* Prompt *
Copy each record exactly and skip its pictures.

* Input for this task *
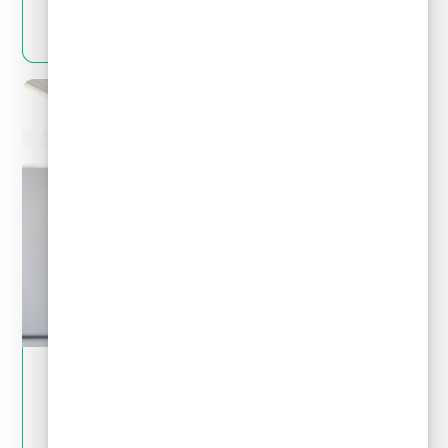
LEER MÁS
May 28, 2024
Tips financieros
Quitas y reestructuración de deudas: Mitos
y realidades que debes conocer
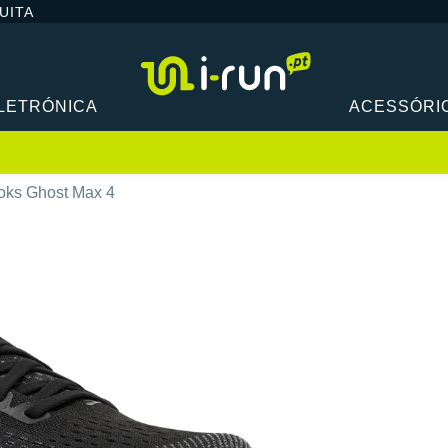
UITA
LETRÓNICA
ACESSÓRI
oks Ghost Max 4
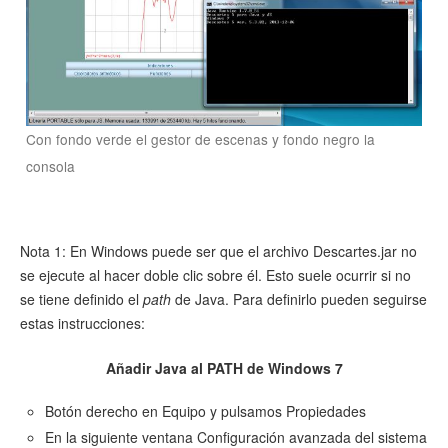
Con fondo verde el gestor de escenas y fondo negro la
consola
Nota 1: En Windows puede ser que el archivo Descartes.jar no
se ejecute al hacer doble clic sobre él. Esto suele ocurrir si no
se tiene definido el
path
de Java. Para definirlo pueden seguirse
estas instrucciones:
Añadir Java al PATH de Windows 7
Botón derecho en Equipo y pulsamos Propiedades
En la siguiente ventana Configuración avanzada del sistema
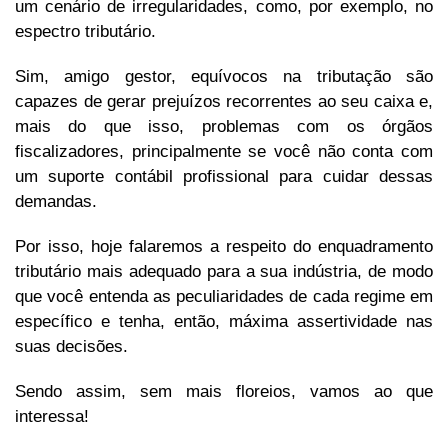
um cenário de irregularidades, como, por exemplo, no
espectro tributário.
Sim, amigo gestor, equívocos na tributação são
capazes de gerar prejuízos recorrentes ao seu caixa e,
mais do que isso, problemas com os órgãos
fiscalizadores, principalmente se você não conta com
um suporte contábil profissional para cuidar dessas
demandas.
Por isso, hoje falaremos a respeito do enquadramento
tributário mais adequado para a sua indústria, de modo
que você entenda as peculiaridades de cada regime em
específico e tenha, então, máxima assertividade nas
suas decisões.
Sendo assim, sem mais floreios, vamos ao que
interessa!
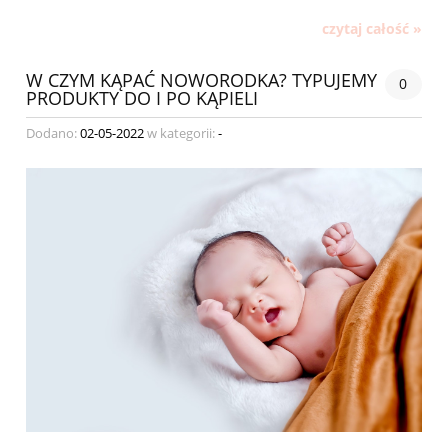
czytaj całość »
W CZYM KĄPAĆ NOWORODKA? TYPUJEMY
0
PRODUKTY DO I PO KĄPIELI
Dodano:
02-05-2022
w kategorii:
-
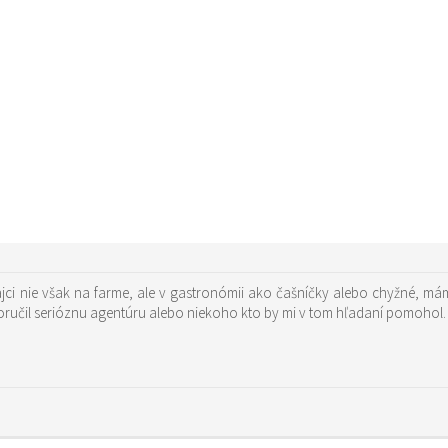
ci nie však na farme, ale v gastronómii ako čašníčky alebo chyžné, m
oručil serióznu agentúru alebo niekoho kto by mi v tom hľadaní pomohol.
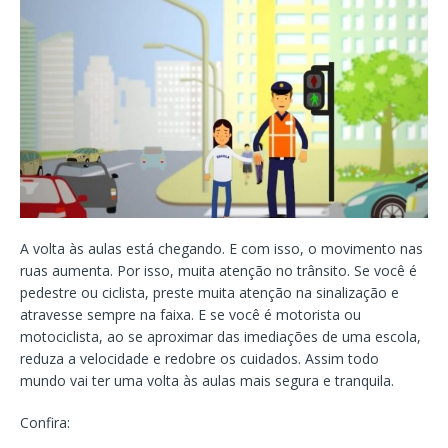
A volta às aulas está chegando. E com isso, o movimento nas
ruas aumenta. Por isso, muita atenção no trânsito. Se você é
pedestre ou ciclista, preste muita atenção na sinalização e
atravesse sempre na faixa. E se você é motorista ou
motociclista, ao se aproximar das imediações de uma escola,
reduza a velocidade e redobre os cuidados. Assim todo
mundo vai ter uma volta às aulas mais segura e tranquila.
Confira:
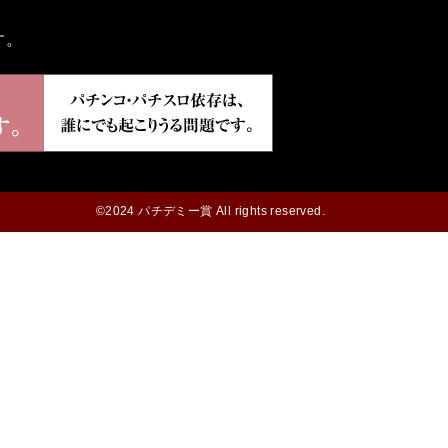
す。
©2024 パチデミー賞 All rights reserved.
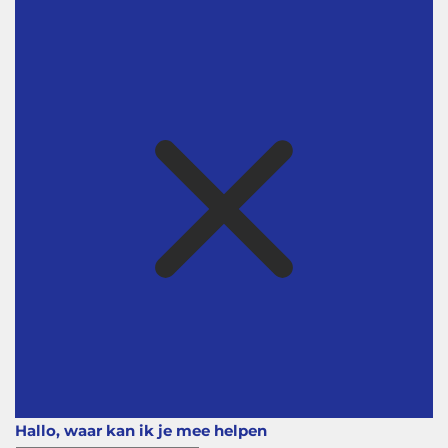
Hallo, waar kan ik je mee helpen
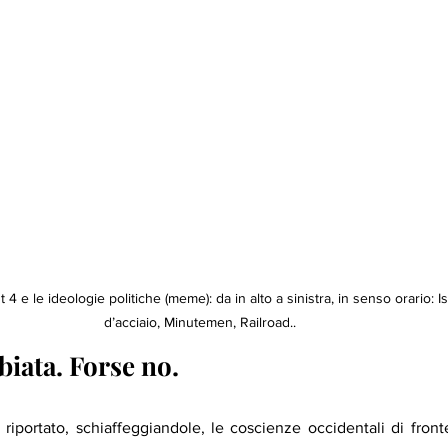
t 4 e le ideologie politiche (meme): da in alto a sinistra, in senso orario: Is
d’acciaio, Minutemen, Railroad..
biata. Forse no. 
 riportato, schiaffeggiandole, le coscienze occidentali di fron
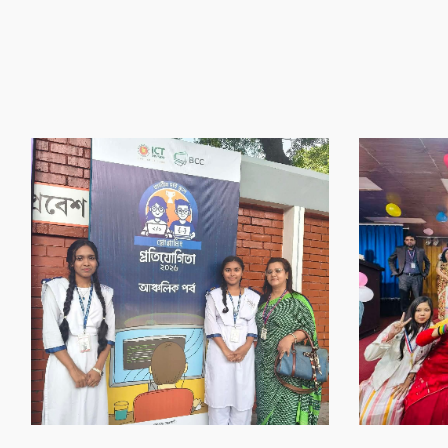
‌গৌর‌বের অর্জন
‌গৌর‌বের অর্জন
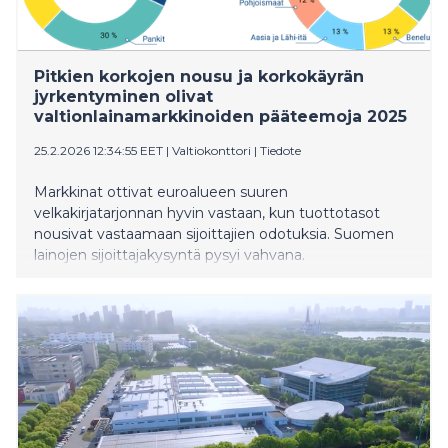
Pitkien korkojen nousu ja korkokäyrän
jyrkentyminen olivat
valtionlainamarkkinoiden pääteemoja 2025
25.2.2026 12:34:55 EET
|
Valtiokonttori
|
Tiedote
Markkinat ottivat euroalueen suuren
velkakirjatarjonnan hyvin vastaan, kun tuottotasot
nousivat vastaamaan sijoittajien odotuksia. Suomen
lainojen sijoittajakysyntä pysyi vahvana.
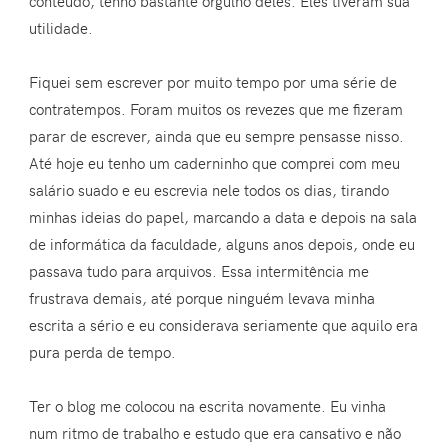
conteúdo, tenho bastante orgulho deles. Eles tiveram sua
utilidade.
Fiquei sem escrever por muito tempo por uma série de
contratempos. Foram muitos os revezes que me fizeram
parar de escrever, ainda que eu sempre pensasse nisso.
Até hoje eu tenho um caderninho que comprei com meu
salário suado e eu escrevia nele todos os dias, tirando
minhas ideias do papel, marcando a data e depois na sala
de informática da faculdade, alguns anos depois, onde eu
passava tudo para arquivos. Essa intermitência me
frustrava demais, até porque ninguém levava minha
escrita a sério e eu considerava seriamente que aquilo era
pura perda de tempo.
Ter o blog me colocou na escrita novamente. Eu vinha
num ritmo de trabalho e estudo que era cansativo e não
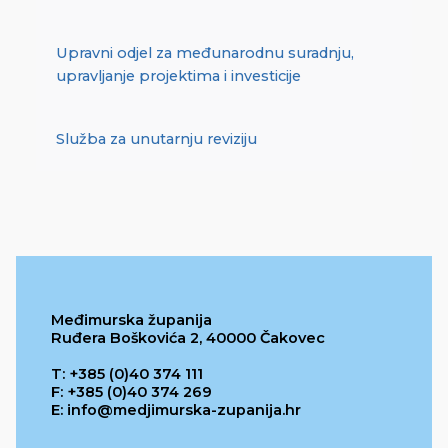
Upravni odjel za međunarodnu suradnju,
upravljanje projektima i investicije
Služba za unutarnju reviziju
Međimurska županija
Ruđera Boškovića 2, 40000 Čakovec
T: +385 (0)40 374 111
F: +385 (0)40 374 269
E: info@medjimurska-zupanija.hr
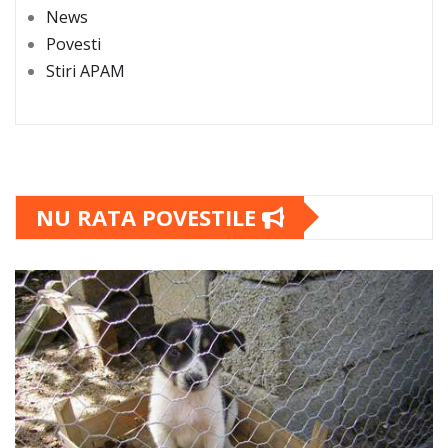
News
Povesti
Stiri APAM
NU RATA POVESTILE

* Answer *
LEER MÁS
May 28, 2024
Tips financieros
Quitas y reestructuración de deudas: Mitos
y realidades que debes conocer
UITA
LETRÓNICA
ACESSÓRI
oks Ghost Max 4
Con fondo verde el gestor de escenas y fondo negro la
consola
Nota 1: En Windows puede ser que el archivo Descartes.jar no
se ejecute al hacer doble clic sobre él. Esto suele ocurrir si no
se tiene definido el
path
de Java. Para definirlo pueden seguirse
estas instrucciones:
Añadir Java al PATH de Windows 7
Botón derecho en Equipo y pulsamos Propiedades
En la siguiente ventana Configuración avanzada del sistema
um cenário de irregularidades, como, por exemplo, no
espectro tributário.
Sim, amigo gestor, equívocos na tributação são
capazes de gerar prejuízos recorrentes ao seu caixa e,
mais do que isso, problemas com os órgãos
fiscalizadores, principalmente se você não conta com
um suporte contábil profissional para cuidar dessas
demandas.
Por isso, hoje falaremos a respeito do enquadramento
tributário mais adequado para a sua indústria, de modo
que você entenda as peculiaridades de cada regime em
específico e tenha, então, máxima assertividade nas
suas decisões.
Sendo assim, sem mais floreios, vamos ao que
interessa!
czytaj całość »
W CZYM KĄPAĆ NOWORODKA? TYPUJEMY
0
PRODUKTY DO I PO KĄPIELI
Dodano:
02-05-2022
w kategorii:
-
ci nie však na farme, ale v gastronómii ako čašníčky alebo chyžné, m
oručil serióznu agentúru alebo niekoho kto by mi v tom hľadaní pomohol.
A volta às aulas está chegando. E com isso, o movimento nas
ruas aumenta. Por isso, muita atenção no trânsito. Se você é
pedestre ou ciclista, preste muita atenção na sinalização e
atravesse sempre na faixa. E se você é motorista ou
motociclista, ao se aproximar das imediações de uma escola,
reduza a velocidade e redobre os cuidados. Assim todo
mundo vai ter uma volta às aulas mais segura e tranquila.
Confira:
す。
©2024 パチデミー賞 All rights reserved.
Hallo, waar kan ik je mee helpen
t 4 e le ideologie politiche (meme): da in alto a sinistra, in senso orario: Is
d’acciaio, Minutemen, Railroad..
biata. Forse no. 
 riportato, schiaffeggiandole, le coscienze occidentali di fron
‌গৌর‌বের অর্জন
‌গৌর‌বের অর্জন
Pitkien korkojen nousu ja korkokäyrän
jyrkentyminen olivat
valtionlainamarkkinoiden pääteemoja 2025
25.2.2026 12:34:55 EET
|
Valtiokonttori
|
Tiedote
Markkinat ottivat euroalueen suuren
velkakirjatarjonnan hyvin vastaan, kun tuottotasot
nousivat vastaamaan sijoittajien odotuksia. Suomen
lainojen sijoittajakysyntä pysyi vahvana.
conteúdo, tenho bastante orgulho deles. Eles tiveram sua
utilidade.
Fiquei sem escrever por muito tempo por uma série de
contratempos. Foram muitos os revezes que me fizeram
parar de escrever, ainda que eu sempre pensasse nisso.
Até hoje eu tenho um caderninho que comprei com meu
salário suado e eu escrevia nele todos os dias, tirando
minhas ideias do papel, marcando a data e depois na sala
de informática da faculdade, alguns anos depois, onde eu
passava tudo para arquivos. Essa intermitência me
frustrava demais, até porque ninguém levava minha
escrita a sério e eu considerava seriamente que aquilo era
pura perda de tempo.
Ter o blog me colocou na escrita novamente. Eu vinha
num ritmo de trabalho e estudo que era cansativo e não
Upravni odjel za međunarodnu suradnju,
upravljanje projektima i investicije
Služba za unutarnju reviziju
Međimurska županija
Ruđera Boškovića 2, 40000 Čakovec
T: +385 (0)40 374 111
F: +385 (0)40 374 269
E: info@medjimurska-zupanija.hr
News
Povesti
Stiri APAM
NU RATA POVESTILE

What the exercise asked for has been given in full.